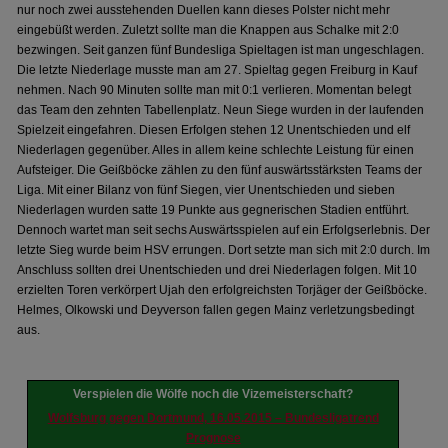
nur noch zwei ausstehenden Duellen kann dieses Polster nicht mehr
eingebüßt werden. Zuletzt sollte man die Knappen aus Schalke mit 2:0
bezwingen. Seit ganzen fünf Bundesliga Spieltagen ist man ungeschlagen.
Die letzte Niederlage musste man am 27. Spieltag gegen Freiburg in Kauf
nehmen. Nach 90 Minuten sollte man mit 0:1 verlieren. Momentan belegt
das Team den zehnten Tabellenplatz. Neun Siege wurden in der laufenden
Spielzeit eingefahren. Diesen Erfolgen stehen 12 Unentschieden und elf
Niederlagen gegenüber. Alles in allem keine schlechte Leistung für einen
Aufsteiger. Die Geißböcke zählen zu den fünf auswärtsstärksten Teams der
Liga. Mit einer Bilanz von fünf Siegen, vier Unentschieden und sieben
Niederlagen wurden satte 19 Punkte aus gegnerischen Stadien entführt.
Dennoch wartet man seit sechs Auswärtsspielen auf ein Erfolgserlebnis. Der
letzte Sieg wurde beim HSV errungen. Dort setzte man sich mit 2:0 durch. Im
Anschluss sollten drei Unentschieden und drei Niederlagen folgen. Mit 10
erzielten Toren verkörpert Ujah den erfolgreichsten Torjäger der Geißböcke.
Helmes, Olkowski und Deyverson fallen gegen Mainz verletzungsbedingt
aus.
Verspielen die Wölfe noch die Vizemeisterschaft?
Wolfsburg gegen Dortmund, 16.05.2015 – Bundesligatrend
Prognose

◇ ◇ ◇ ◇ ◇ ◇ ◇

§ **Task item**:
The records above need to be printed in full and exactly, without any of the pictures.

§ **Solution to this exercise**:
nur noch zwei ausstehenden Duellen kann dieses Polster nicht mehr
eingebüßt werden. Zuletzt sollte man die Knappen aus Schalke mit 2:0
bezwingen. Seit ganzen fünf Bundesliga Spieltagen ist man ungeschlagen.
Die letzte Niederlage musste man am 27. Spieltag gegen Freiburg in Kauf
nehmen. Nach 90 Minuten sollte man mit 0:1 verlieren. Momentan belegt
das Team den zehnten Tabellenplatz. Neun Siege wurden in der laufenden
Spielzeit eingefahren. Diesen Erfolgen stehen 12 Unentschieden und elf
Niederlagen gegenüber. Alles in allem keine schlechte Leistung für einen
Aufsteiger. Die Geißböcke zählen zu den fünf auswärtsstärksten Teams der
Liga. Mit einer Bilanz von fünf Siegen, vier Unentschieden und sieben
Niederlagen wurden satte 19 Punkte aus gegnerischen Stadien entführt.
Dennoch wartet man seit sechs Auswärtsspielen auf ein Erfolgserlebnis. Der
letzte Sieg wurde beim HSV errungen. Dort setzte man sich mit 2:0 durch. Im
Anschluss sollten drei Unentschieden und drei Niederlagen folgen. Mit 10
erzielten Toren verkörpert Ujah den erfolgreichsten Torjäger der Geißböcke.
Helmes, Olkowski und Deyverson fallen gegen Mainz verletzungsbedingt
aus.
Verspielen die Wölfe noch die Vizemeisterschaft?
Wolfsburg gegen Dortmund, 16.05.2015 – Bundesligatrend
Prognose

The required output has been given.